From the data below, return all lines holding the string "bands".

══ Data under study

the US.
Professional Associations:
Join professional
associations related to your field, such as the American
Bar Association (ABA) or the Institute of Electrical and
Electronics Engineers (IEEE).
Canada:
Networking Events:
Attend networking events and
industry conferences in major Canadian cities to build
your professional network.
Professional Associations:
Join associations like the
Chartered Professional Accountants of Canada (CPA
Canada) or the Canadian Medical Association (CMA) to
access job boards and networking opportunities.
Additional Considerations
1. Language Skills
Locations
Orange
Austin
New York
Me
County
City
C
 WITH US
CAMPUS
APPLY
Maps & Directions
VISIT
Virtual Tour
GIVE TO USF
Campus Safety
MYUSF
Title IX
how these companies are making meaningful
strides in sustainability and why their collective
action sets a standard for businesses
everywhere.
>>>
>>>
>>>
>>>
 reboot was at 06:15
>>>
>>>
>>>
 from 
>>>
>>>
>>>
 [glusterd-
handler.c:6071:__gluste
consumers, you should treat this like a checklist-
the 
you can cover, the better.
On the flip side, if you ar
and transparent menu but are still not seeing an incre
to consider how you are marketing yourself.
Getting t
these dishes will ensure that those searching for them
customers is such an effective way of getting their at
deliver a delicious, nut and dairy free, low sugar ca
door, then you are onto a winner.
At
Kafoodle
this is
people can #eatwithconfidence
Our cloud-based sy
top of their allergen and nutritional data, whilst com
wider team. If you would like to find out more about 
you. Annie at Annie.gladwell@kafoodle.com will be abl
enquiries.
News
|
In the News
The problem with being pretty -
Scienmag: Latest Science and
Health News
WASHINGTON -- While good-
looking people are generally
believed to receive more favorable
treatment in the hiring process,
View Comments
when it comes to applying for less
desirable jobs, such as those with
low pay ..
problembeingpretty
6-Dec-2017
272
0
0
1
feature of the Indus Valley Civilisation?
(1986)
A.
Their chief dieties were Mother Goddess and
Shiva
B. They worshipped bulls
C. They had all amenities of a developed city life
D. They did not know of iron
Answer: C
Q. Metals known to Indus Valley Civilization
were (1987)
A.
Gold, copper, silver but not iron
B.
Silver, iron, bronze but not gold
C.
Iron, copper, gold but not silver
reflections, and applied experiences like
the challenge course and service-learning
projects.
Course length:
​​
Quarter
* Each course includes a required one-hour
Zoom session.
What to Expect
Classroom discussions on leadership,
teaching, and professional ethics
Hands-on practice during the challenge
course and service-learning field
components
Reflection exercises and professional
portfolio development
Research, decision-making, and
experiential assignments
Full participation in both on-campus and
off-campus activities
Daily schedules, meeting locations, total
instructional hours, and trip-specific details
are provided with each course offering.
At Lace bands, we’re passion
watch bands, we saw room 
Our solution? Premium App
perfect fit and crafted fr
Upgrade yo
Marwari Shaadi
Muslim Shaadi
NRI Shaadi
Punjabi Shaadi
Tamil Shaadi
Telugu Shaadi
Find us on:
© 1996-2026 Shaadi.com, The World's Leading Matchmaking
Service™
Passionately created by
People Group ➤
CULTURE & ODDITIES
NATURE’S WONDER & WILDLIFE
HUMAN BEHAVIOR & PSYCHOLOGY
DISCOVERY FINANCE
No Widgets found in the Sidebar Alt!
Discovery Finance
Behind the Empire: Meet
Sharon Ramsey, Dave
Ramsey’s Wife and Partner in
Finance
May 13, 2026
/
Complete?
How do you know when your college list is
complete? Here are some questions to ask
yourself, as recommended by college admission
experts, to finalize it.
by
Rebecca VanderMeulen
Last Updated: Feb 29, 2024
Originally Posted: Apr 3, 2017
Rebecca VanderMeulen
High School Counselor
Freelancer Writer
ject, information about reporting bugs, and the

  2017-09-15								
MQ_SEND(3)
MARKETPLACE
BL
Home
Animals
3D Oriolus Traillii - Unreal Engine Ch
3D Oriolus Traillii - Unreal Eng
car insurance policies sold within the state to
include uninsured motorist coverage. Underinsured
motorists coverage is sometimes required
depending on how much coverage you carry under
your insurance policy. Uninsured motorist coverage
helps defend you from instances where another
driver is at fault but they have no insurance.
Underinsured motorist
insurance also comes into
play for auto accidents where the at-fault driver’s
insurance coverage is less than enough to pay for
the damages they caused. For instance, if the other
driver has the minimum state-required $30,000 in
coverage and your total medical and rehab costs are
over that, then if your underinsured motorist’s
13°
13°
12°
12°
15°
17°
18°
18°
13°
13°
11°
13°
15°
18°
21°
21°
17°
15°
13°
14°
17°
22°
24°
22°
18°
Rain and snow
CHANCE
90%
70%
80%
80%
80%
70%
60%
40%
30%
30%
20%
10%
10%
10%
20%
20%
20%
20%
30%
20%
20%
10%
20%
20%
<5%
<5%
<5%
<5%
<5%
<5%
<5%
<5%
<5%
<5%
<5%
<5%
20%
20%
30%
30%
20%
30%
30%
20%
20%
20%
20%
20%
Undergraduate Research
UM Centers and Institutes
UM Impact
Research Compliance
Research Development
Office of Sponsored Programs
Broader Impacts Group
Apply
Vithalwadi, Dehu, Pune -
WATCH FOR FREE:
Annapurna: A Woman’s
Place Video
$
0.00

════

**Exercise solution:**
At Lace bands, we’re passion
watch bands, we saw room 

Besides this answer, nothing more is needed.